The World Refugee Crisis: A Long View
Department:WWS Office of Public Affairs and Communications
Audience:Open to the Public
Co-sponsored with the Ferris Seminars in Journalism and the Seeger Center for Hellenic Studies, with the support of The Paul Sarbanes ‘54 Fund for Hellenism and Public Service.
The Pulitzer Prize-winning photography of Reuter’s photojournalist Yannis Behrakis brings to life the courage and suffering of the refugee crisis. For more than 30 years, Behrakis has been documenting the flow of refugees and migrants all over the world, winning the Pulitzer for his work on the Greek refugee crisis in 2015. That year, migrants began arriving on the shores of his homeland via small dinghies, and he photographed their strife—from Iranian migrants on hunger strikes to Syrian refugees struggling to swim to shore while carrying their small children.
Behrakis will join an expert panel to discuss the global refugee crisis on Thursday, Sept. 28, at 4:30 p.m., in Robertson Hall’s Arthur Lewis Auditorium.*The discussion, titled “The World Refugee Crisis: A Long View,” will coincide with the Bernstein Gallery art exhibit by the same name featuring his photos.
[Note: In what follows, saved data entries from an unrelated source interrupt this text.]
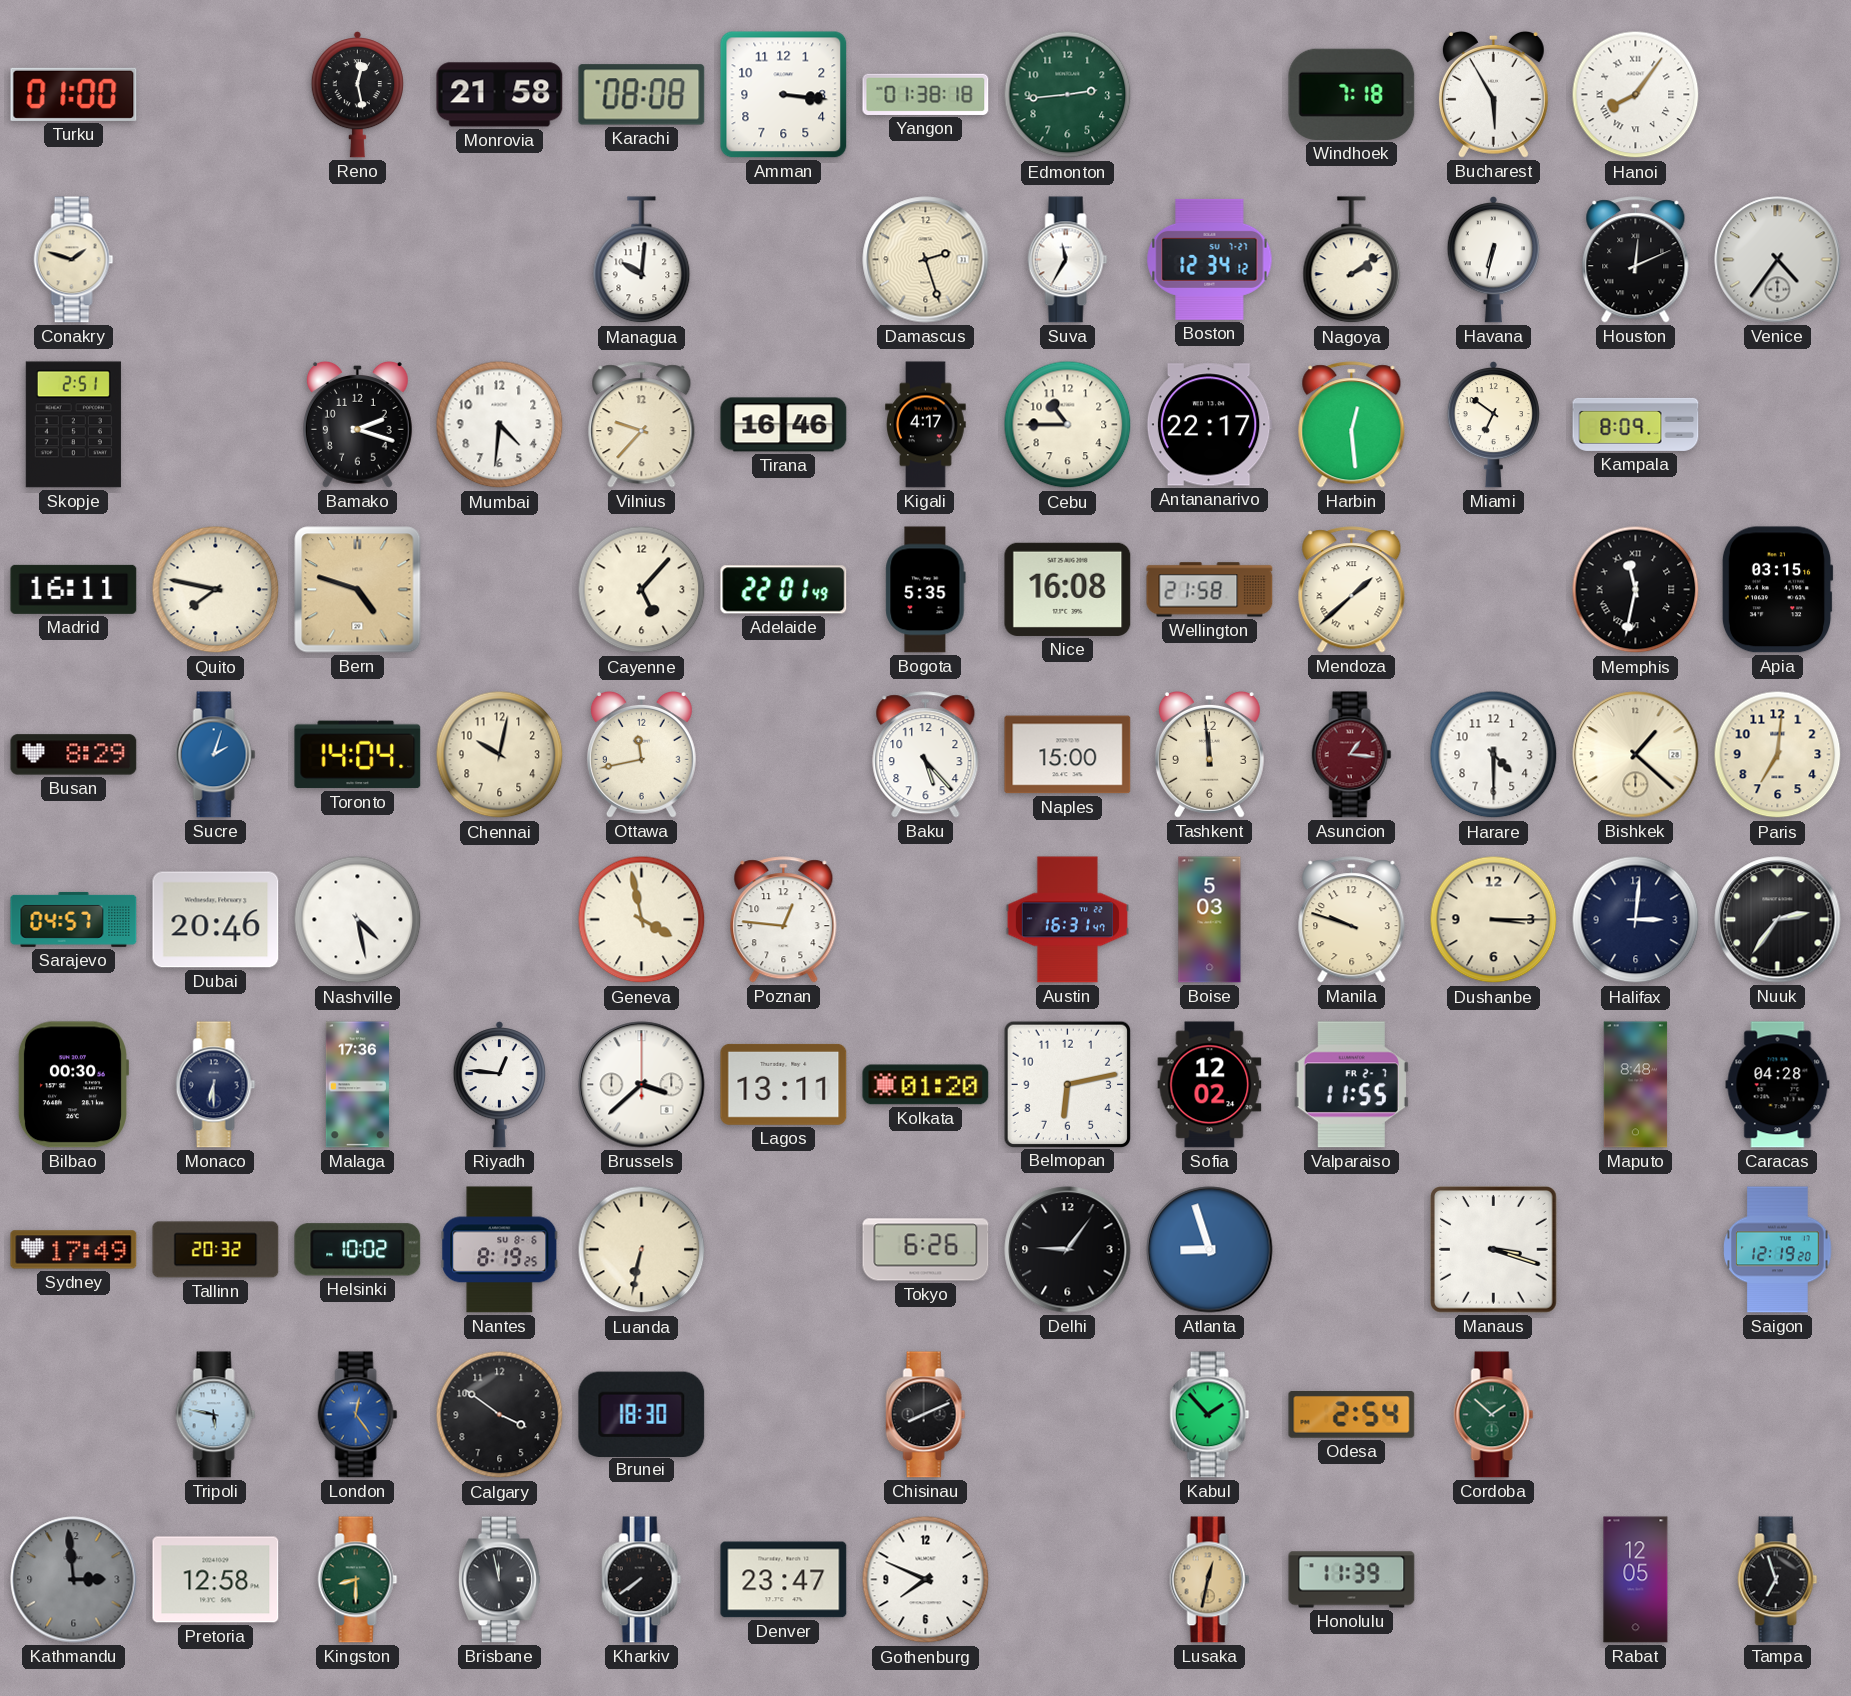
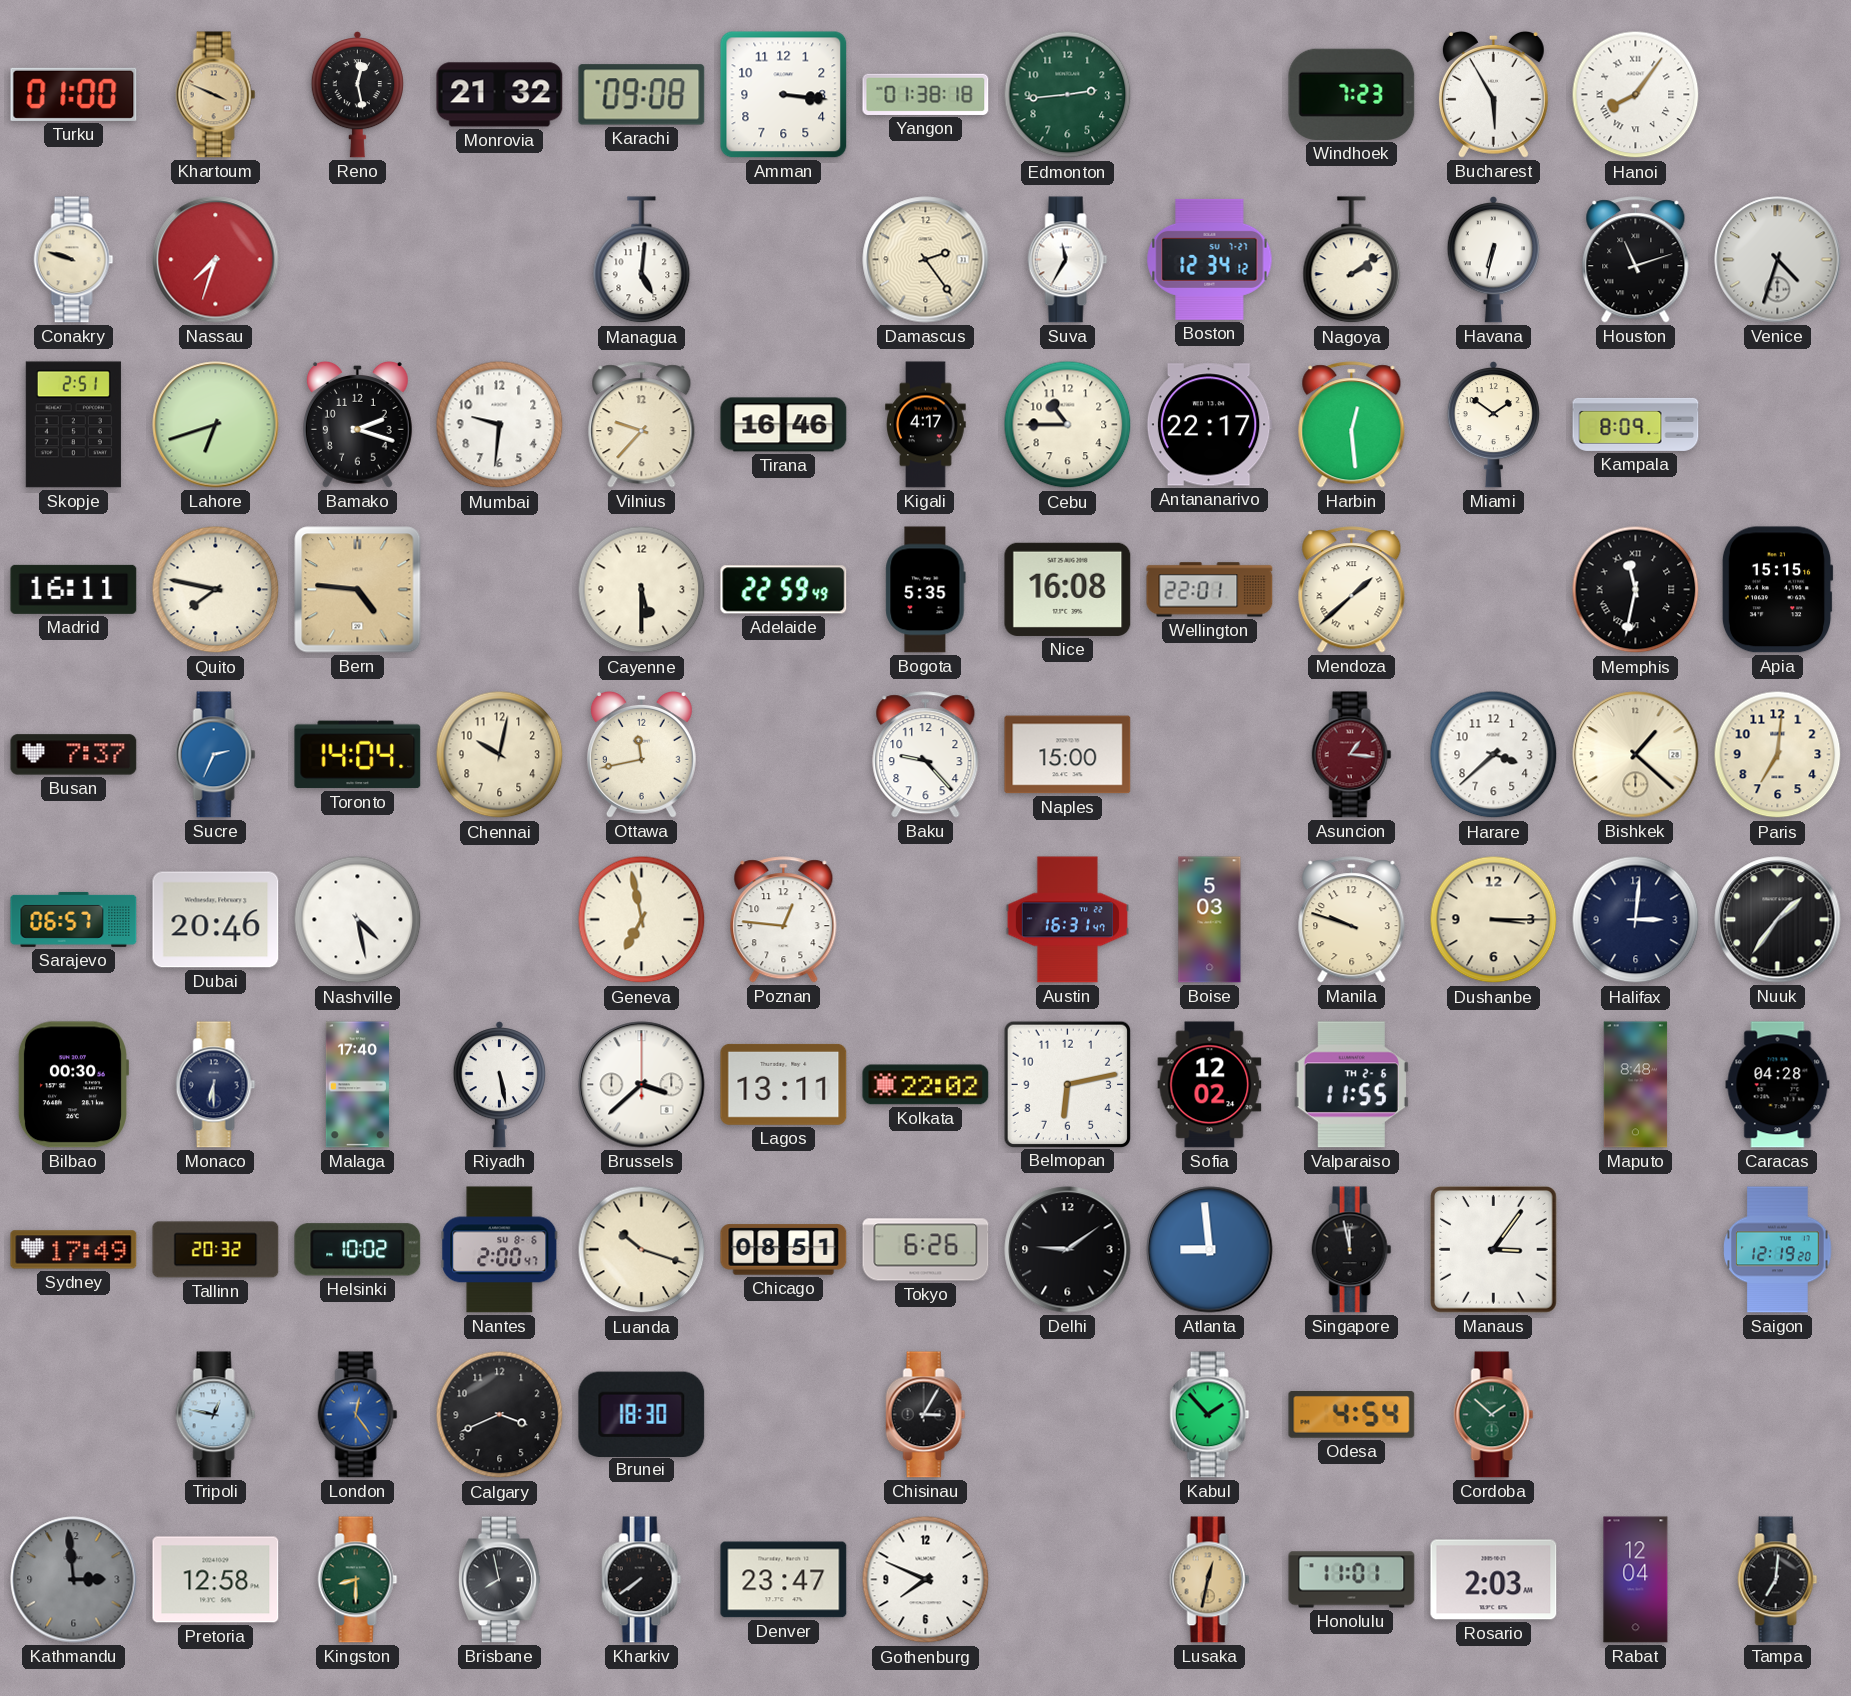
Khartoum: none -> 3:49
Monrovia: 21:58 -> 21:32
Karachi: 08:08 -> 09:08
Windhoek: 7:18 -> 7:23
Conakry: 1:48 -> 9:48
Nassau: none -> 7:33
Managua: 10:01 -> 5:01
Damascus: 2:27 -> 2:24
Houston: 12:11 -> 11:12
Venice: 4:36 -> 4:33
Lahore: none -> 6:42
Mumbai: 4:31 -> 9:31
Miami: 6:51 -> 1:51
Bern: 4:48 -> 4:46
Cayenne: 5:07 -> 5:30
Adelaide: 22:01 -> 22:59
Wellington: 21:58 -> 22:01
Apia: 03:15 -> 15:15
Busan: 8:29 -> 7:37
Sucre: 2:03 -> 2:34
Baku: 5:23 -> 9:23
Tashkent: 11:59 -> none
Harare: 4:30 -> 3:38
Sarajevo: 04:57 -> 06:57
Geneva: 3:58 -> 6:58
Nuuk: 2:36 -> 1:36
Malaga: 17:36 -> 17:40
Riyadh: 12:46 -> 5:28
Kolkata: 01:20 -> 22:02
Valparaiso date: FR 2-7 -> TH 2-6
Nantes: 8:19 -> 2:00
Luanda: 6:32 -> 10:18
Chicago: none -> 08:51
Delhi: 9:06 -> 9:09
Atlanta: 8:57 -> 8:59
Singapore: none -> 11:58
Manaus: 3:18 -> 3:06
Tripoli: 5:47 -> 12:47
Calgary: 3:51 -> 3:41
Chisinau: 8:11 -> 3:05
Odesa: 2:54 -> 4:54
Brisbane: 11:58 -> 7:58
Honolulu: 11:39 -> 11:01
Rosario: none -> 2:03
Rabat: 12:05 -> 12:04
Tampa: 6:57 -> 7:01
A reception in the gallery will follow the discussion.
Joining Behrakis are:
Deborah Amos, the Ferris Professor of Journalism and visiting lecturer in the Humanities Council at Princeton University. She covers the Middle East for NPR News and is a member of the Council on Foreign Relations.
Rafaela Dancygier, associate professor of politics and international affairs at Princeton’s Woodrow Wilson School of Public and International Affairs. Her work examines the domestic consequences of international immigration, the political incorporation and electoral representation of immigrant-origin minorities, and the determinants of ethnic conflict.
Joseph Stephens, the Ferris Professor of Journalism in Residence and lecturer in the Humanities Council at Princeton University. He is an investigative journalist for The Washington Post and has written extensively on political corruption, the war against terrorism, and Afghan reconstruction, among other topics.
Moderator Stanley N. Katz, lecturer with the rank of professor of public and international affairs; director, Center for Arts and Cultural Policy Studies, Princeton University.